Perhaps related to this is the recent development within my notebooks. As a reporter I used to zealously kept my notebook separate from my poetry notebook. But suddenly, I find I have rejected the separation. Lines (that may or may not become poems) are now found in my reporters’ notebook in between my poorly scribbled notes (a CAT reporter once described my handwriting as “another language”). Notes on dry, factual subjects appear between lyrics.
For example, covering the Bocas Lit Fest in April, I wrote detailed notes into my poetry notebook. I devoted several pages to an address by the great Caribbean writer George Lamming who spoke at the festival’s award ceremony.
We are like a people who do not know the house they live in,” I took down (the quotes were later used for a news article I wrote). “We are familiar with the room we inhabit but we do not know how these rooms relate to each other nor do we understand how this collection of rooms defines the Caribbean, a region which is now in its deepest crisis of fragmentation.Let us leave here with a conviction that the region will not be allowed to fail.”

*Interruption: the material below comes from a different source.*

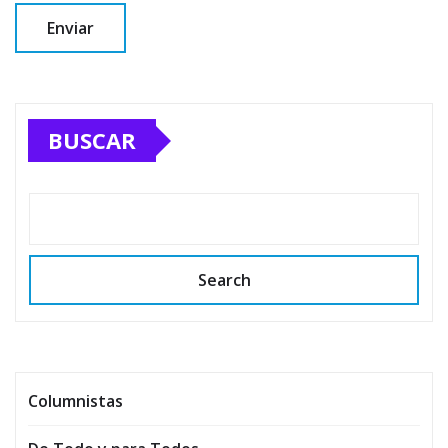
BUSCAR
Search
Columnistas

Turn the pages and you find, in the same notebook, detailed notes of the evidence of the ongoing commission of inquiry into the scandalous collapse of two key financial institutions in the country: Clico and the Hindu Credit Union (HCU). In between, there is a pressed flower, then a newspaper clipping – a photo of a bird swallowing a beautiful fish. And even a recent poem, ostensibly about a bulldog, inspired by a cover of the daily newspaper I write for, the Newsday. I’ll end by showing both:
 
A Bulldog Upon Discovering His Image On the Cover 
 
The page might tear so easily
So easily a face can rip in two
Two legs, cricket white, might rip
Sinew torn tissue. Too
Golden the eyes circled by white
As white as sharp, as claws
Our hero –
                        onyx eyes,
yes
Raydell      Derrell
the boys  who would
who could
make chariots
for        gun-shaped    paw
                              . .
 
Rest   upon them             pitbull
Find piteous birth        allow
:       white to every hue
      not purple but blue
not blood,         sardonyx
eyes not
eyes     as claws
     
Dogs don’t see
colour   they say
such lies               :
 
Visions made of tails
                their
              empire 
 

***

Andre Bagoo is a poet and journalist working the Trinidad. His first book of poems, Trick Vessels, was published in March 2012 by Shearsman Books. He writes for the Newsday and maintains a blog on arts, PLEASURE.
 
Editor’s Note: Oh! It’s one of those “why I love the internet” moments… A little over a week ago I received a submission from Andre Bagoo to the coming print issue, in which he explained that he was a “poet and journalist working in Trinidad and Tobago,” to which I replied with gracious thanks for his submission, and also a … “how exactly did you find us?” 
What I learned is that Andre arrived at us via Jacob Perkins and Matt Nelson’s 30/30/30 post on Paul Legault, which he’d found via Legault’s website, and that he stayed on to read and enjoy our other projects. He had already been thinking about submitting for FIELD NOTES, he wrote, when I asked him if he’d like to contribute – eking out intuitively that the poetry/journalism overlaps to be found there would be rich in many ways. 
A fruitful, engaged dialogue followed (and now continues); and in the meanwhile, this gift for all of you. Thank you, rhizome!